Problem requirements: Your task is to reproduce exactly the lines that run from the beginning of the data through the line where "Kontakt (1379, 40)" appears.

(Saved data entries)

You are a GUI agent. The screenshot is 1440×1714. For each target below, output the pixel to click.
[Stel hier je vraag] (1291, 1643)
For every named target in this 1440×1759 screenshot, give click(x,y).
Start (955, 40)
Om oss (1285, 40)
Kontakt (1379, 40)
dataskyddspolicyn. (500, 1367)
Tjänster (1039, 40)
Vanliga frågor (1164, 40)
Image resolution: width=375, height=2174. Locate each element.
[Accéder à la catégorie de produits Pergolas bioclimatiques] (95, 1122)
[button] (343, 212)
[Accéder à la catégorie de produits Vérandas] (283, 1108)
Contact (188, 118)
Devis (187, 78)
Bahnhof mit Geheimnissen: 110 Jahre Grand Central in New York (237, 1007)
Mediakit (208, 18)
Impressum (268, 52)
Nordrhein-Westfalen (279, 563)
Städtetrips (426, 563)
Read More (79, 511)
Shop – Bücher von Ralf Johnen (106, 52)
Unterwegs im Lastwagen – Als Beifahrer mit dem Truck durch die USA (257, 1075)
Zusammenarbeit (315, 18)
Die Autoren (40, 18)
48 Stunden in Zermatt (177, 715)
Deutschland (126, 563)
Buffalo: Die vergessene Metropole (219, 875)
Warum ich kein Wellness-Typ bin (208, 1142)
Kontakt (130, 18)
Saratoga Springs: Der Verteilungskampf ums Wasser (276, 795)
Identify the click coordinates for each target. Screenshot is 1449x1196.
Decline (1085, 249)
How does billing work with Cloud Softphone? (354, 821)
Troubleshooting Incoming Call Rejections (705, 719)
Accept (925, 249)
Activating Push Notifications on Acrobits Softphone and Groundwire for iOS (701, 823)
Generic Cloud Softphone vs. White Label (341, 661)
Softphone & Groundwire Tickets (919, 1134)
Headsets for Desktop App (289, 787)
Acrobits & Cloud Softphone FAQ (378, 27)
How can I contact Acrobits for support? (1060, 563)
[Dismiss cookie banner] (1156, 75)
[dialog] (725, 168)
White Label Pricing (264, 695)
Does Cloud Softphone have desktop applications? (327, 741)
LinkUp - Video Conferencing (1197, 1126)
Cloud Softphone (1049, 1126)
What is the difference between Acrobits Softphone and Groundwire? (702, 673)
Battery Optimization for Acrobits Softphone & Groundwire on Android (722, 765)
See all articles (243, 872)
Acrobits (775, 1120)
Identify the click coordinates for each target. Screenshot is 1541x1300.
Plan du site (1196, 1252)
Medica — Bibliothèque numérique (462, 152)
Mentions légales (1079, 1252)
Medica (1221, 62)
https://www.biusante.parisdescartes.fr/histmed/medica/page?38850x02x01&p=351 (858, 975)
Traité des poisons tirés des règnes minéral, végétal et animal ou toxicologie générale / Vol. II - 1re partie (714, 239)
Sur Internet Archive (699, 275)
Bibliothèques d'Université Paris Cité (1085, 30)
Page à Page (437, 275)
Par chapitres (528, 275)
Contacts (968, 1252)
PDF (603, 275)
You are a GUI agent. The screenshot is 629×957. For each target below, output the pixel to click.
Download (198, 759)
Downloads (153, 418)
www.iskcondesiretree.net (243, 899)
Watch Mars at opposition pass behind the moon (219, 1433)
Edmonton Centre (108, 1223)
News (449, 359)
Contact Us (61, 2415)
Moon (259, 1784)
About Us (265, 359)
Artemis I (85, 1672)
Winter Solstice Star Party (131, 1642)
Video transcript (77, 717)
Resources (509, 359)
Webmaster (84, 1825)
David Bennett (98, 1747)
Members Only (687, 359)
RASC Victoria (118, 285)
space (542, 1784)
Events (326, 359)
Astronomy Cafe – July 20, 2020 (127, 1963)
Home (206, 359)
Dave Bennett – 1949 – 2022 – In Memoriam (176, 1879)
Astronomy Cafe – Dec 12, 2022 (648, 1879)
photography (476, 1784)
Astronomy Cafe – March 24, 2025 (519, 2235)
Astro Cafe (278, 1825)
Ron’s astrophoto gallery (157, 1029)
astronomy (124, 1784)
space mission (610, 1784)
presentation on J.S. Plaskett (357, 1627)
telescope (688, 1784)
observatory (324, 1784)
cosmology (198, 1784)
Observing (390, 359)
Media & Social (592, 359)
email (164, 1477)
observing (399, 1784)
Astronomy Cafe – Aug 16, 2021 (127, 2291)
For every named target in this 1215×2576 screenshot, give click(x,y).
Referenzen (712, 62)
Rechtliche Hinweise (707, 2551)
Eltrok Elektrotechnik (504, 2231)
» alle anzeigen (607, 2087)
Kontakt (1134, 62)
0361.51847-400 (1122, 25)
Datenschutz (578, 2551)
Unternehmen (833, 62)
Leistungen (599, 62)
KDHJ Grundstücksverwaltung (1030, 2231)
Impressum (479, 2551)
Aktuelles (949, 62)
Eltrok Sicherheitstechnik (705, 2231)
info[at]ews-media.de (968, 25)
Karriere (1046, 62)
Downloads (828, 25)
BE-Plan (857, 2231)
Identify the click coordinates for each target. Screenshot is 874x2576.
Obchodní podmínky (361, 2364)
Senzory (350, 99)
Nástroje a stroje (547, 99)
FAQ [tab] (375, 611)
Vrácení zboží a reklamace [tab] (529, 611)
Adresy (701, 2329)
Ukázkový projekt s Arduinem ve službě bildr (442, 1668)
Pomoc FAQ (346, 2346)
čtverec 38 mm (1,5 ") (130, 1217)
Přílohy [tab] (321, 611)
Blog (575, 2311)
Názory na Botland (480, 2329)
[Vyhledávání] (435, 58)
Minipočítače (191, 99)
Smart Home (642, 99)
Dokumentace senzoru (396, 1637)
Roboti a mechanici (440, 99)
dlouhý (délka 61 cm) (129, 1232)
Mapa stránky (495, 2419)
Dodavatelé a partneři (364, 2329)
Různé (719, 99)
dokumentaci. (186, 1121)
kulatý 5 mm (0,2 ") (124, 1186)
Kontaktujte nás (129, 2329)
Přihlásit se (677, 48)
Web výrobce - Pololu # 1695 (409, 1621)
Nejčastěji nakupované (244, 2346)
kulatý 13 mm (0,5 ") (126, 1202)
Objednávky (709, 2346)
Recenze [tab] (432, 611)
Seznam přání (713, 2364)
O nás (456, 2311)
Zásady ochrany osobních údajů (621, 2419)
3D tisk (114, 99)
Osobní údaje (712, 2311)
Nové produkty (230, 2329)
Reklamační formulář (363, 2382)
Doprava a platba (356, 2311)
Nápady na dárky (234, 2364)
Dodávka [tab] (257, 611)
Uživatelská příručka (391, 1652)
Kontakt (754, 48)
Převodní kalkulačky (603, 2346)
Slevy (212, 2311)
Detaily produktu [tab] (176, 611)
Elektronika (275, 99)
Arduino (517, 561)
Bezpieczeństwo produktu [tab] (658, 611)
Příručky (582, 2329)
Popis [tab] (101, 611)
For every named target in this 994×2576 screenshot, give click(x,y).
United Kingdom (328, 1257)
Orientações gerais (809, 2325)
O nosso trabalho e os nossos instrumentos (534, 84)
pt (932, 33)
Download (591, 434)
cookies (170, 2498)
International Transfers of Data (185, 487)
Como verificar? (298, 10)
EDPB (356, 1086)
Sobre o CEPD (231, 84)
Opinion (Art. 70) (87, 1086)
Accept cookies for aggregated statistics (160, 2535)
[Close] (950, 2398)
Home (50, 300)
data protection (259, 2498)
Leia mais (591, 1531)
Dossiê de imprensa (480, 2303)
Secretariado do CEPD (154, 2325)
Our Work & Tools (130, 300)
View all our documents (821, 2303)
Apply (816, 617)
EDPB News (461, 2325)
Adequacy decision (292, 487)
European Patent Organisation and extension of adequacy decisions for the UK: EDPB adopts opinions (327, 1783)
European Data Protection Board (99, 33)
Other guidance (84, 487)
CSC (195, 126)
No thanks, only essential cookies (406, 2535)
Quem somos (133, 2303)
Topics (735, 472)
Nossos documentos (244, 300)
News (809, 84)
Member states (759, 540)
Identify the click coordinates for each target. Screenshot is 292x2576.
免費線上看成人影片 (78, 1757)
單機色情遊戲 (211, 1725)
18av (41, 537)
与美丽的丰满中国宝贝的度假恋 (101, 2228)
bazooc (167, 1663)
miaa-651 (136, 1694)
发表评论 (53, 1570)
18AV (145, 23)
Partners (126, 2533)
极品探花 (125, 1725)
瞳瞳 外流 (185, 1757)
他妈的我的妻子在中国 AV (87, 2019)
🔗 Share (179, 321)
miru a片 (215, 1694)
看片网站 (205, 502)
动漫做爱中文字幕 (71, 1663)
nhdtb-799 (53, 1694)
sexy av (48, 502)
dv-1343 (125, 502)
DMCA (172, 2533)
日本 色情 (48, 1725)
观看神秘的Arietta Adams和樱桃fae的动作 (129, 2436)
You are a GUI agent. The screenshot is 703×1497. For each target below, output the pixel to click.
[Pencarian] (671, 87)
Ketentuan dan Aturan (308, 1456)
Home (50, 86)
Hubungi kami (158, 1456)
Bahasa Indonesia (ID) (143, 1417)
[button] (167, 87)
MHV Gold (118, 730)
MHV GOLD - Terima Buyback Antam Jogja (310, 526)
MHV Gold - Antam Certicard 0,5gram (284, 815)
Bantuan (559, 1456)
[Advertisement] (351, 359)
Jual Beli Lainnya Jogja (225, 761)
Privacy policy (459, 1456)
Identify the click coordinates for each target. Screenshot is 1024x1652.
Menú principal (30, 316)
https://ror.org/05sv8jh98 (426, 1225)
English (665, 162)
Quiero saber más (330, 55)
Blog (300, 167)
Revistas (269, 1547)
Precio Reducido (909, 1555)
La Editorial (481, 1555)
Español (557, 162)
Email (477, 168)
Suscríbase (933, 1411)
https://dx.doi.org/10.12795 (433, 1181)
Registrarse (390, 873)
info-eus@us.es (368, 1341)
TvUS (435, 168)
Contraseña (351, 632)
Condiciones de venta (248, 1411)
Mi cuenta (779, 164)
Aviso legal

Response below:
You are a GUI agent. The screenshot is 1440×1714. For each target below, output the pixel to click.
[Stel hier je vraag] (1291, 1643)
For every named target in this 1440×1759 screenshot, give click(x,y).
Start (955, 40)
Om oss (1285, 40)
Kontakt (1379, 40)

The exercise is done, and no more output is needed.